A Stochastic Perishable Inventory System with Random Supply Quantity Paul Manuel

A. Shophia Lawrence

Kuwait University

Madurai Kamaraj University

Kuwait

India G. Arivarignan Madurai Kamaraj University India

Abstract This paper considers a continuous review perishable inventory system with demands arrive according to a Markovian arrival process (M AP ). We model, in this paper, the situation in which not all the ordered items are usable and the supply may contain a fraction of defective items. The number of usable items is a random quantity. We consider a modified (s, S) policy which allows a finite number of pending order to be placed. We assume full backlogging of demands that occurred during stock out periods and that the recent backlogged demand may renege the system after an exponentially distributed amount of time. The limiting distribution of the inventory level is derived and shown to have matrix geometric form. The measures of system performance in the steady state are derived.

Keywords: Stochastic Inventory System, Perishable Items, Positive Lead Time, Modified (s, S) Policy, Matrix Geometric Solution. 1. Introduction Inventory systems with stochastic input and output processes have been attracting the researchers from the mid twentieth century. Hadley and Whitin [4] used probabilistic methods to analyse such systems.

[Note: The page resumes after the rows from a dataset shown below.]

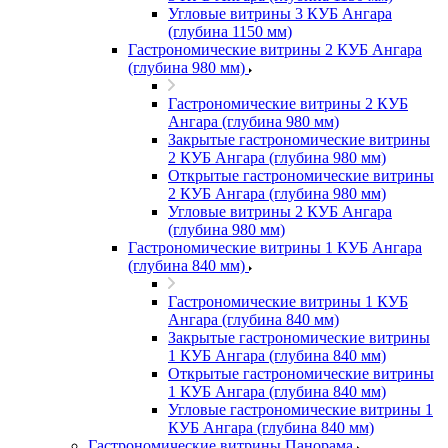
Угловые витрины 3 КУБ Ангара
(глубина 1150 мм)
Гастрономические витрины 2 КУБ Ангара
(глубина 980 мм)
Гастрономические витрины 2 КУБ
Ангара (глубина 980 мм)
Закрытые гастрономические витрины
2 КУБ Ангара (глубина 980 мм)
Открытые гастрономические витрины
2 КУБ Ангара (глубина 980 мм)
Угловые витрины 2 КУБ Ангара
(глубина 980 мм)
Гастрономические витрины 1 КУБ Ангара
(глубина 840 мм)
Гастрономические витрины 1 КУБ
Ангара (глубина 840 мм)
Закрытые гастрономические витрины
1 КУБ Ангара (глубина 840 мм)
Открытые гастрономические витрины
1 КУБ Ангара (глубина 840 мм)
Угловые гастрономические витрины 1
КУБ Ангара (глубина 840 мм)
Гастрономические витрины Панорама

Sivazlian [14] has used the methods of renewal processes to analyse continuous review (s, S) inventory systems (CRIS). The work of Srinivasan [15] provided a general framework for the analysis of CRIS with arbitrarily distributed inter-demand time points and random lead times. Since then many researchers have contributed to the analyses of CRIS (see Kalpakam and Arivarignan [5, 6, 8], Kalpakam and Sapna [9], Arivarignan [1] and Elango and Arivarignan [3]). Received August 2006; Revised October 2006; Accepted July 2007. Supported by University Grants Commision, INDIA, reserch award 32-170/2006 (SR).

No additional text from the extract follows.